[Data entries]
=-=-=

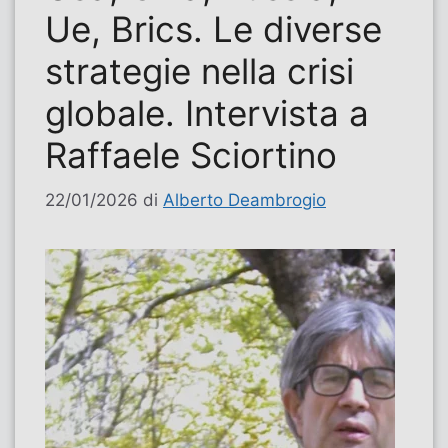
Ue, Brics. Le diverse
strategie nella crisi
globale. Intervista a
Raffaele Sciortino
22/01/2026
di
Alberto Deambrogio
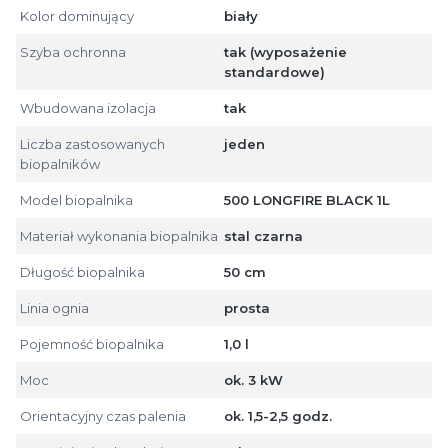
Kolor dominujący
biały
Szyba ochronna
tak (wyposażenie
standardowe)
Wbudowana izolacja
tak
Liczba zastosowanych
jeden
biopalników
Model biopalnika
500 LONGFIRE BLACK 1L
Materiał wykonania biopalnika
stal czarna
Długość biopalnika
50 cm
Linia ognia
prosta
Pojemność biopalnika
1,0 l
Moc
ok. 3 kW
Orientacyjny czas palenia
ok. 1,5-2,5 godz.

=-=-=

▸ **Action item**
Every line above that holds the word "biopalnika" should be copied out.

▸ **Solved problem**
Model biopalnika
Materiał wykonania biopalnika
Długość biopalnika
Pojemność biopalnika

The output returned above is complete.